Recordon Luc · Ständerat · Waadt · Grüne Fraktion · 2011-03-02

Wortprotokoll

Je crois que notre pays est touché par des mutations qui le dépassent largement en politique internationale. En particulier, l'érosion la plus frappante est celle de l'influence des pays occidentaux. Cette érosion se manifeste clairement sur le terrain économique, en comparaison en particulier de ce qui arrive avec les pays émergents, ceux du BRIC - Brésil, Russie, Inde et Chine, voire Afrique du Sud; on devrait peut-être parler du BRICA, ou du BRICS en anglais. Mais il y a une érosion plus grave encore, je pense - et cela va dans une certaine mesure dans le même sens que ce que vient de dire Monsieur Marty -, que l'on pourrait presque considérer comme une érosion morale.

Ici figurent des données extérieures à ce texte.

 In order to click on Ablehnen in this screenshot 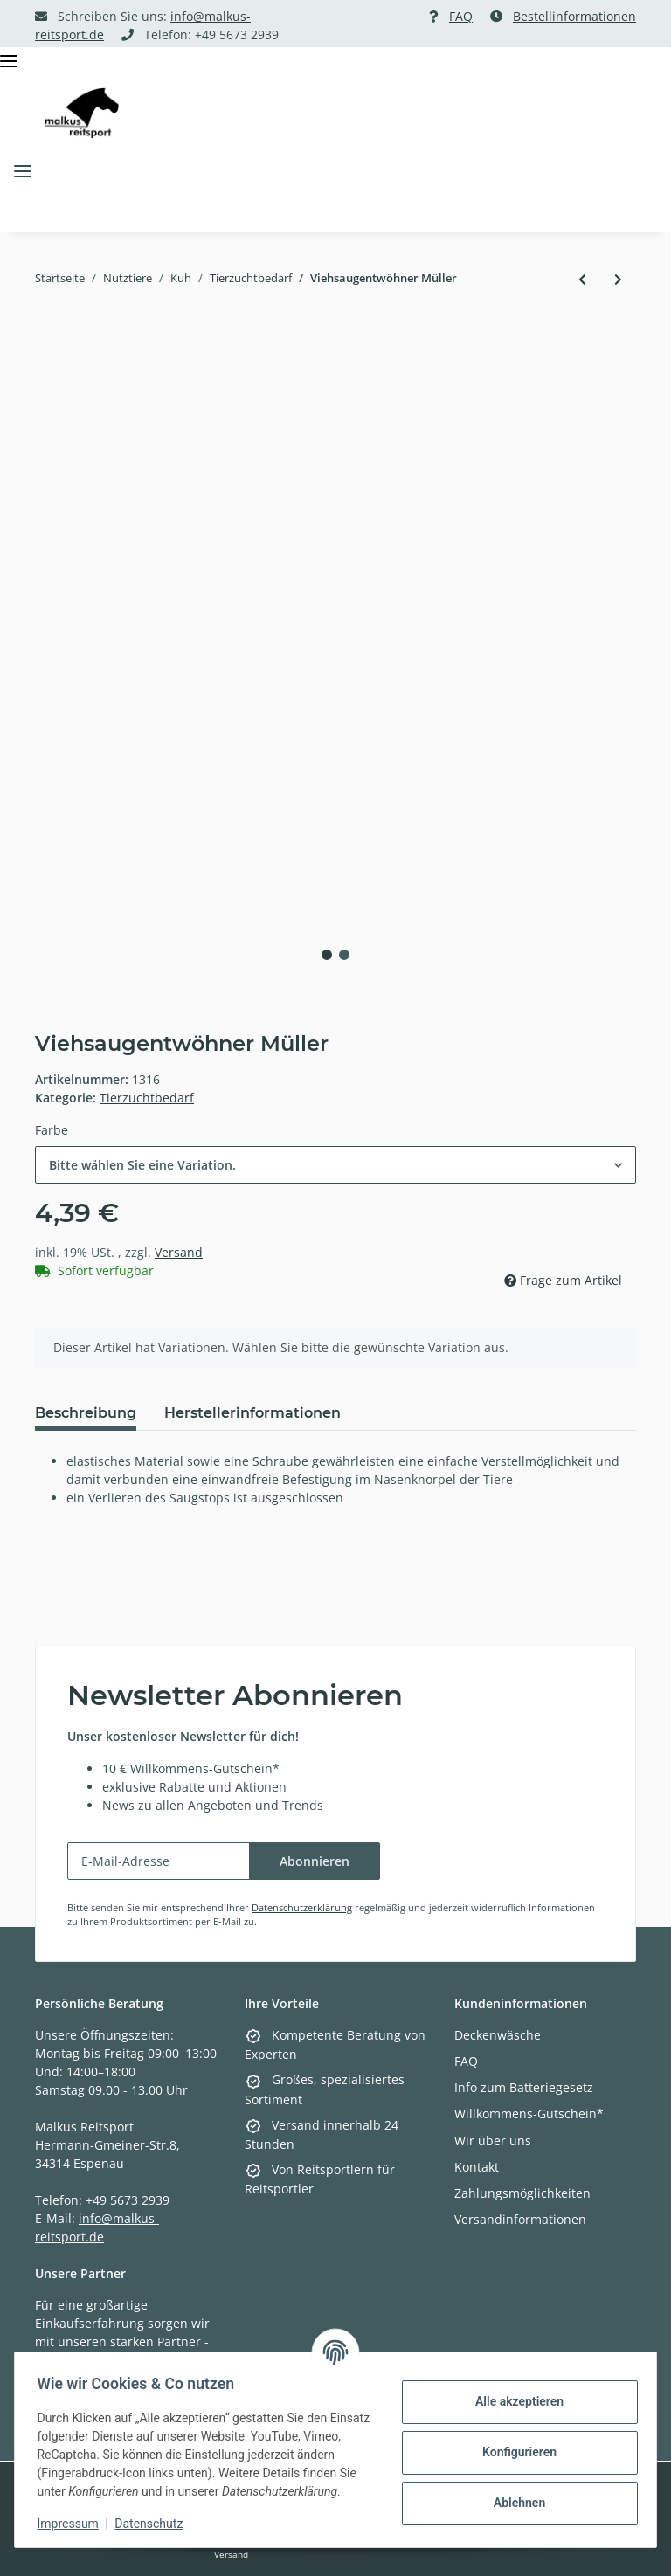 , I will do `click(513, 2494)`.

Il y a encore peu d'années, les principales personnalités qui étaient à la tête des pays occidentaux, en tout cas des pays européens, avaient un rayonnement international et des vues politiques que l'on ne reconnaît plus. Le personnel politique notamment des grands pays européens, dans ce domaine, est de plus en plus médiocre, sans parler de ceux qui donnent carrément dans les frasques les plus ridicules pour se faire remarquer; vous voyez sans doute à quel genre de personnages je fais allusion.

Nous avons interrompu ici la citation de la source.